Social Entrepreneurship

After his wife died in 2014, Mukund decided it was time for a career change and left the aerospace industry to begin a life in the non-profit world. “I decided that I wanted to spend the rest of my active life in volunteer service or what I call ‘social entrepreneurship,’” said Mukund.

“I wanted to be in patient advocacy, educating and building awareness of the need to focus on aging well, and getting prepared for the transitions life throws at us. This is my eighth year in that process. I’m not retired, I’m re-tired. I have a new set of Michelins and I’m still going 65 miles per hour.”

According to the Alzheimer’s Association 2022 Alzheimer’s Disease Facts and Figures report, 88% of Asian Americans report that they have experienced barriers to receiving excellent Alzheimer’s and dementia care. Among non-White caregivers, half or more say they have faced discrimination when navigating health care for their care recipient, with the top concern being that providers do not listen to what they are saying because of their race, color or ethnicity.

Discrimination in Health Care

Thirty-four percent of Asian Americans report they have experienced discrimination when seeking health care. However, nearly two-thirds (63%) of Asian Americans feel confident they have access to providers who understand their ethnic or racial background and experiences.

“Regardless of ethnicity, navigating a complex medical system, with health facilities, hospitals or nursing homes is very difficult,” said Mukund. “There is a lot of learning and advocacy to be done – advocate for yourself, ask questions and learn from the answers.

“It’s a complex project, being a patient or a patient-oriented caregiver. What ethnicity does, is that there are cultural sensitivities that overlay that.”

Cultural Issues

Here are some cultural issues that Mukund believes could be barriers to getting the best care:

A doctor is seen as an authority figure and in some Asian cultures, questioning authority is something that is not done.

Doctors can speak so quickly that important information may be missed. This is especially true for patients whose first language isn’t English.

Medical staff in the United States may have accents based on where they grew up (i.e., New York or the South, or abroad). Depending on where a patient learned English, the clinician’s accent might make it harder to understand what is being said.

Processing Information

“When you’re under stress, you don’t process information well,” said Mukund. “If you feel overwhelmed, the ability to quickly understand what someone is saying in an accent or foreign language becomes an issue.”
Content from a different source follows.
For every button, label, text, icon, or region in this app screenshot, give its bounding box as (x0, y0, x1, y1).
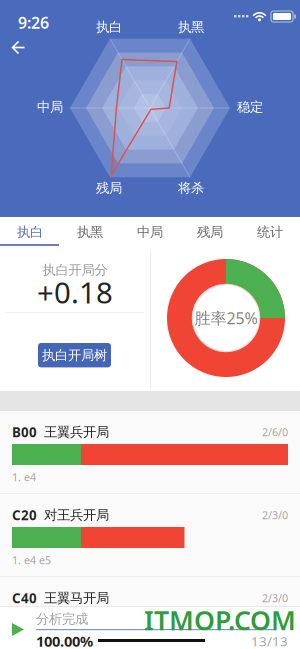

Mukund recommends that, if possible, everyone should take notes during medical appointments. Mukund said, “Sandhya and I would each make notes, and compare them later to see if she’d missed something or I’d miss something. Afterwards, Sandhya would ask her questions and I’d follow up with mine.”

Currently Mukund is involved with both a hospital and hospice agency, serving on various committees and boards, making sure that patients, regardless of ethnicity, are receiving the care and support they need to be successful.

Sandhya’s Touch

In addition to this, he also founded a non-profit: Sandhya’s Touch and co-founded another: Sukham.
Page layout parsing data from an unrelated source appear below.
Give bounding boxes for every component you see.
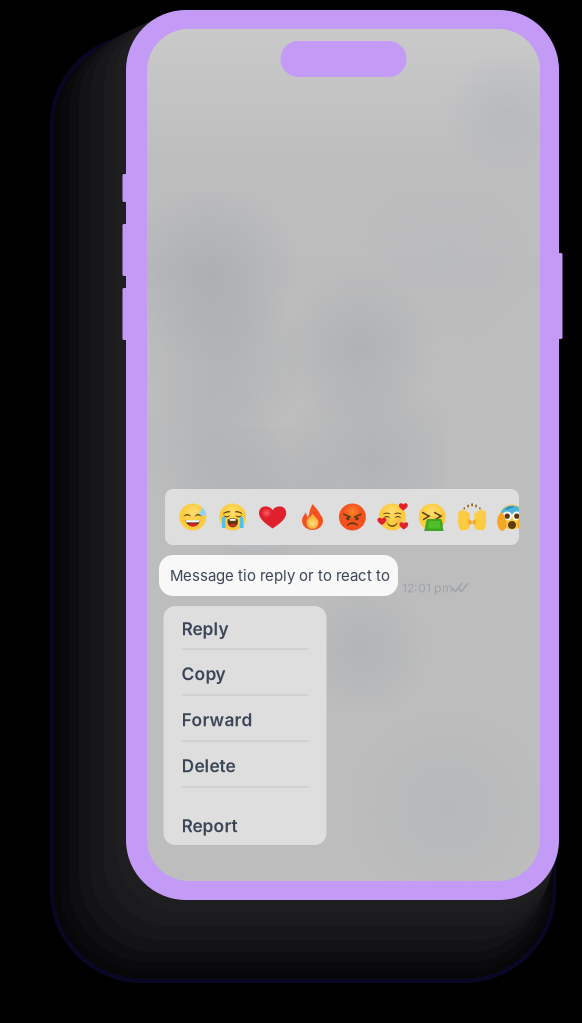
staticText: Message tio reply or to react to (170, 566, 390, 585)
button[interactable]: Forward (164, 699, 326, 741)
button[interactable]: Copy (164, 653, 326, 695)
staticText: Forward (182, 710, 252, 730)
staticText: Copy (182, 664, 226, 684)
button[interactable]: React (296, 501, 328, 533)
button[interactable]: React (177, 501, 209, 533)
button[interactable]: React (456, 501, 488, 533)
button[interactable]: React (376, 501, 408, 533)
button[interactable]: React (217, 501, 249, 533)
button[interactable]: Delete (164, 745, 326, 787)
staticText: 12:01 pm (402, 581, 453, 595)
button[interactable]: React (496, 501, 528, 533)
staticText: Reply (182, 618, 228, 640)
button[interactable]: React (257, 501, 289, 533)
staticText: Delete (182, 756, 236, 776)
button[interactable]: React (416, 501, 448, 533)
button[interactable]: React (336, 501, 368, 533)
staticText: Report (182, 816, 238, 836)
button[interactable]: Reply (164, 608, 326, 650)
button[interactable]: Report (164, 805, 326, 847)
Sandhya’s Touch was created in Sandhya’s memory to fund projects that support patients and families dealing with chronic illnesses or diseases, such as cancer or Alzheimer’s disease. Sandhya’s Touch also sponsors community education and outreach events that will result in better care for patients.
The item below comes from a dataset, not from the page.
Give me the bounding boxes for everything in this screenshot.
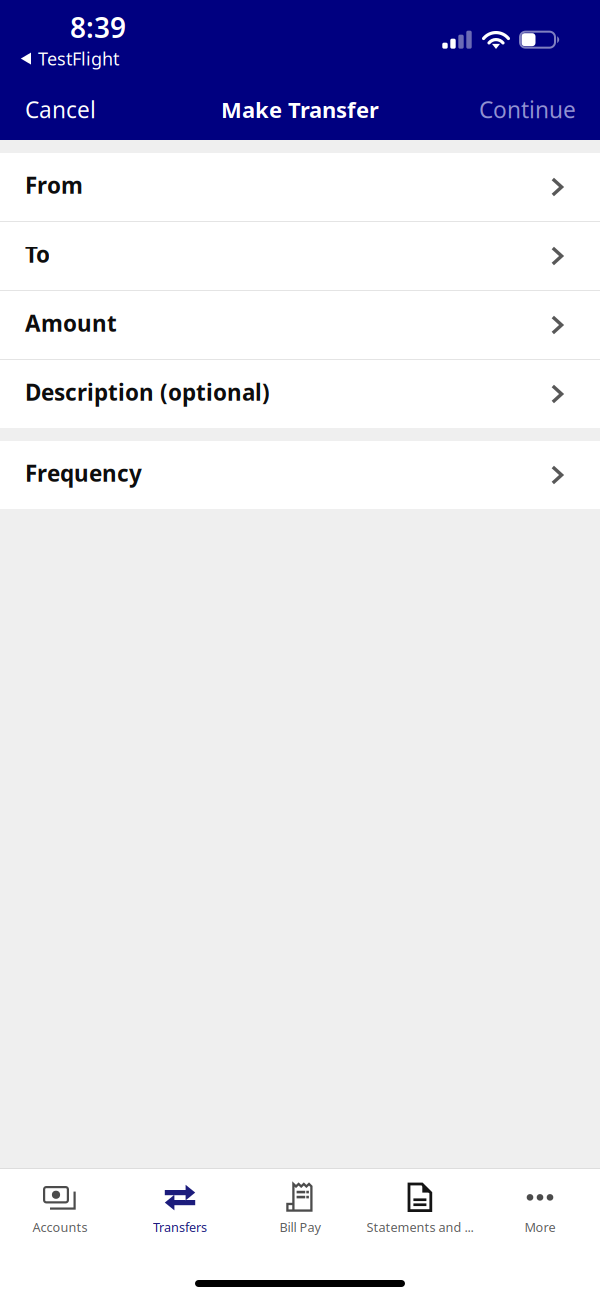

“We’ve been doing this for a year and a half,” said Mukund. “We’ve funded about half a dozen really good projects.”


Sukham focuses on informing the community. The word “sukham” in Sanskrit means peace, joy or contentment, which is at the core of Sukham’s motto: “Live Healthy, Age Well, Find Peace and Joy.”  

The aim of this non-profit is to help the South Asian community prepare for age-related issues including illness and death. “People are frequently ill prepared,” said Mukund. They don’t have advance health care directives or a quality-of-life plan.

“We’re all part of the same culture, tradition, heritage and cultural sensitivities. We educate and empower the community to get ready for the end of life, even as they live every day to the best of their ability.”

Republished with permission from the Alzheimer’s Blog.